Potem rozlegała się ta pieśń w moim rodzinnym domu odtwarzana ze szpulowego magnetofonu marki Unitra.
Wtedy, jako dzieciak, nie rozumiałem przesłania tej pieśni, w mojej dziecięcym świecie królowały piłka, boisko i rower.
Ale musiał jej towarzyszyć jakiś rodzaj, niedojrzałej wtedy jeszcze, emocji – która była silna na tyle, że sprawiła, iż zapamiętałem tamte chwile.
Dziś, po latach wielu, “Moja litania” nadal ma status pieśni kultowej i pozostaje najbardziej znanym utworem autorstwa Leszka Wójtowicza. Nie mogło jej zatem zabraknąć w zbiorze wydanym w ramach cyklu “Biblioteka Bardów”.
Publikacja ta zawiera teksty kilkudziesięciu utworów, poprzedzonych słowem wstępnym Autora.
Ułożone w porządku chronologicznym wedle czasu powstawania (z jednym, uzasadnionym wyjątkiem) – utwory te stanowią swoisty poetycki podręcznik historii Polski z okresu dwóch ostatnich dekad XX wieku.

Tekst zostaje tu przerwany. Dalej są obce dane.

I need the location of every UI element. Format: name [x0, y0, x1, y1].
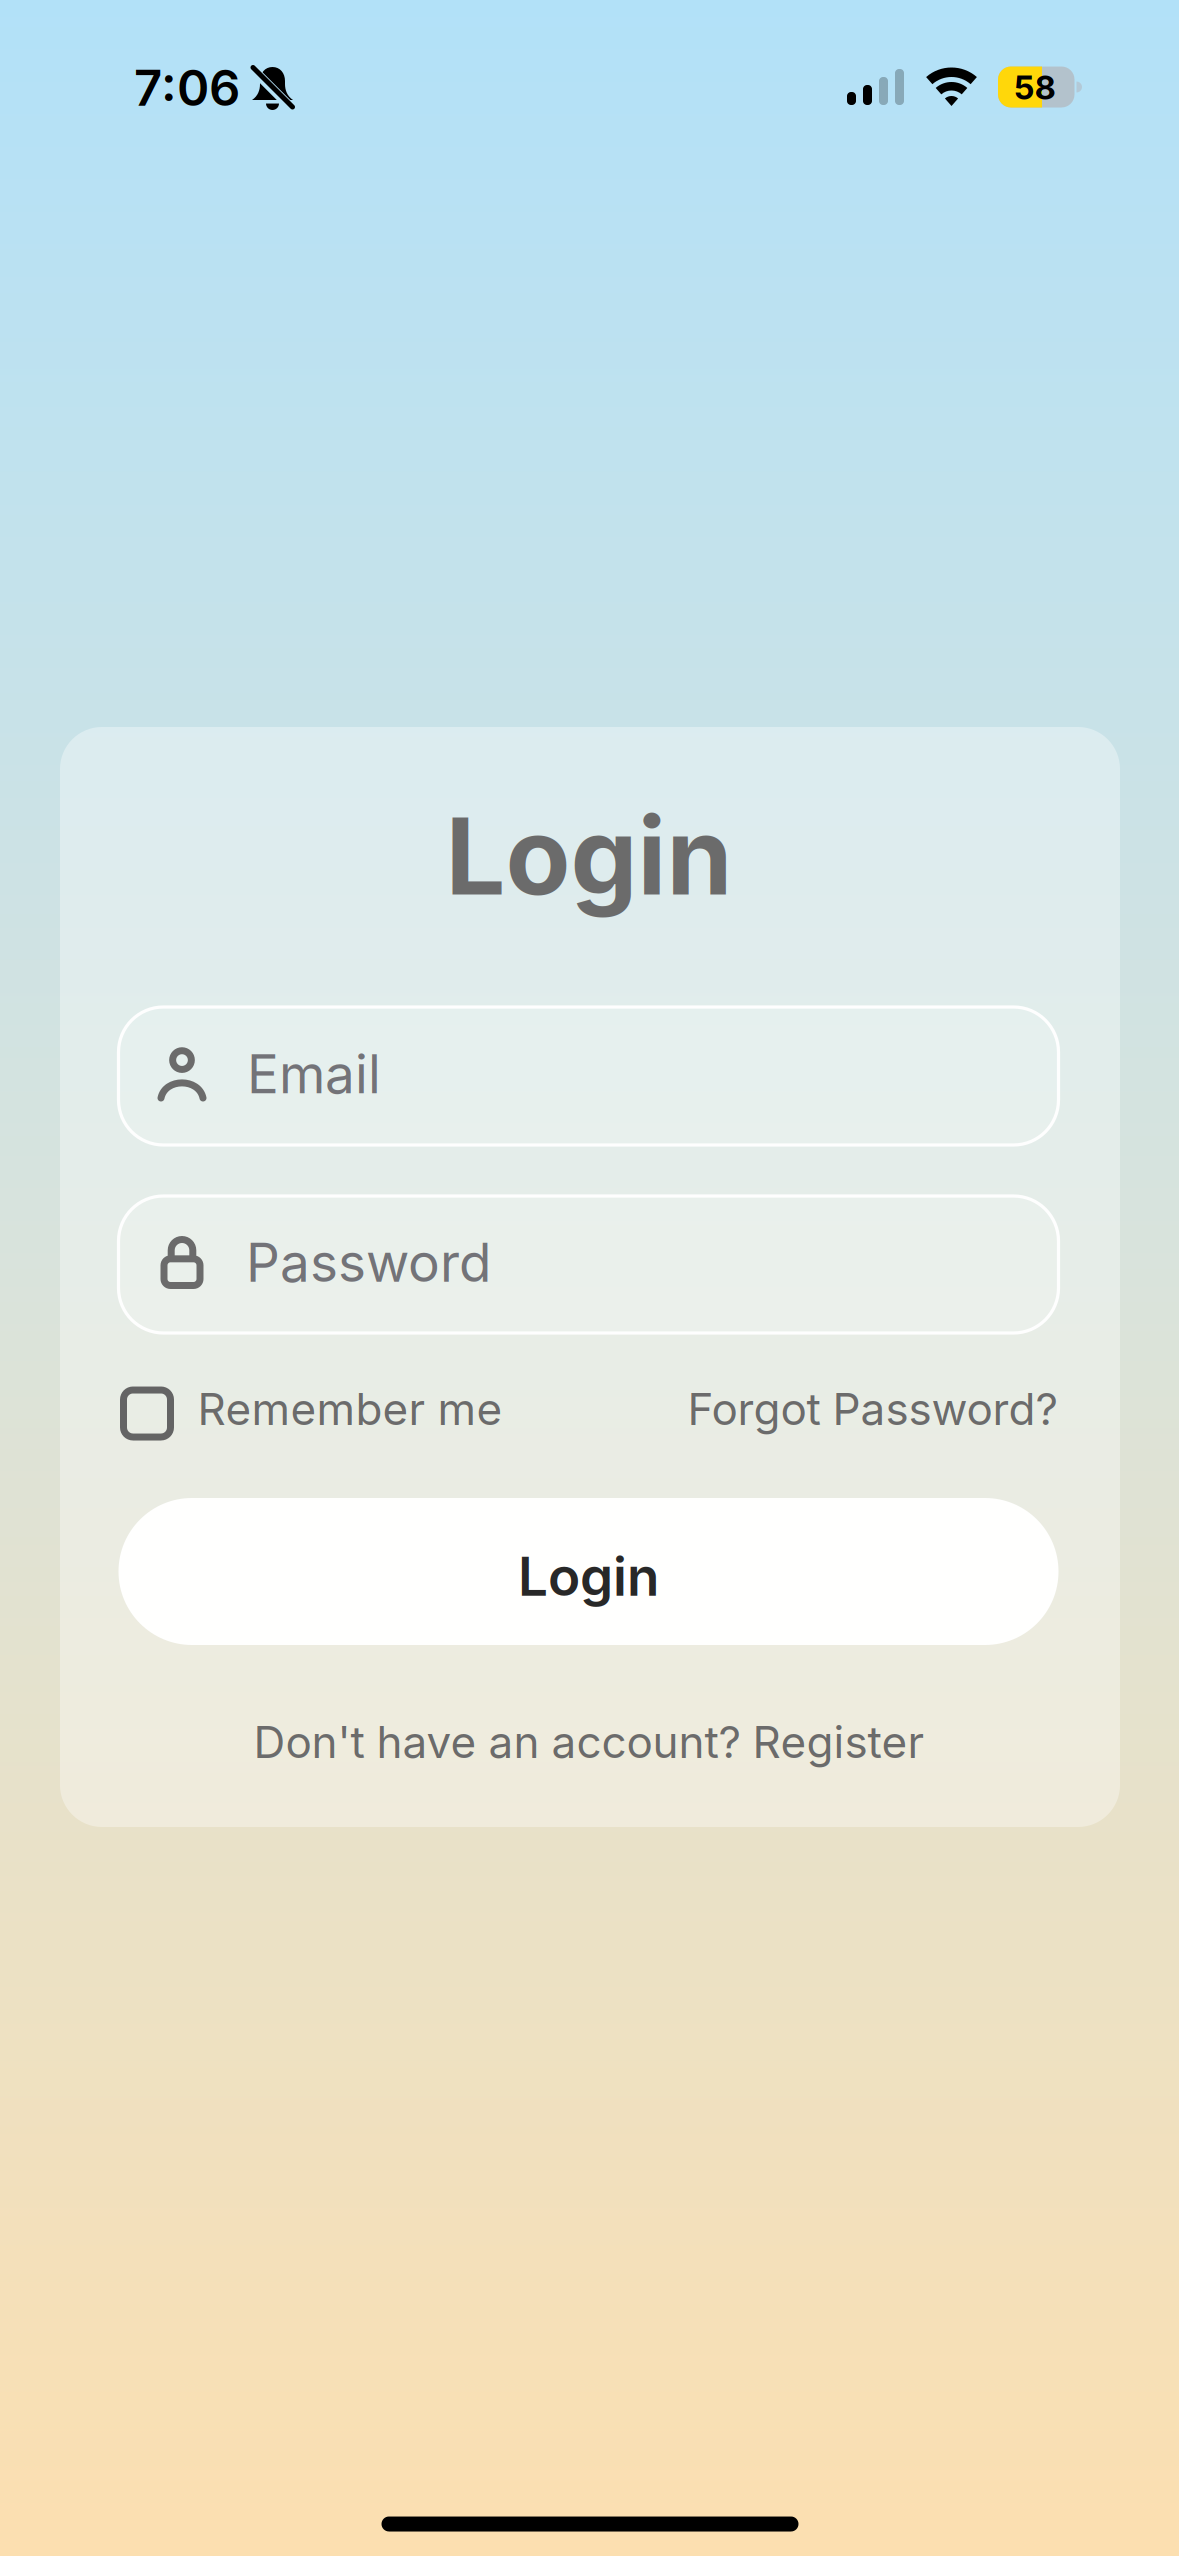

Pewne teksty zachowały swą proroczą aktualność, inne nabrały nowej. Ponadczasowe, uniwersalne prawdy o ludzkiej naturze, o mechanizmach władzy i polityki są wszak… ponadczasowe i uniwersalne.
Ale polem obserwacji i wynikających z nich refleksji są dla Autora nie tylko kwestie społeczno – polityczne. Sporo w tych utworach osobistych wzruszeń i poruszeń, sporo w nich Krakowa, zjawiskowej Piwnicy pod Baranami i sporo wspomnień o ważnych zarówno dla Autora, jak i dla polskiej kultury osobach.
“Moją litanię” usłyszałem jako dzieciak. Jako dojrzały już starszak – zachowam wspomnienia z koncertu Leszka podczas naszego festiwalu "Czaty Zamkowe", kiedy publiczność zgromadzona na dziedzińcu słuchała o ważnych i mądrych rzeczach w takim skupieniu, że można było usłyszeć przelatującą muchę.
I mam nadzieję, że przy okazji najbliższego spotkania z Autorem znów wymienimy się płytami i porozmawiamy o naszych gitarach.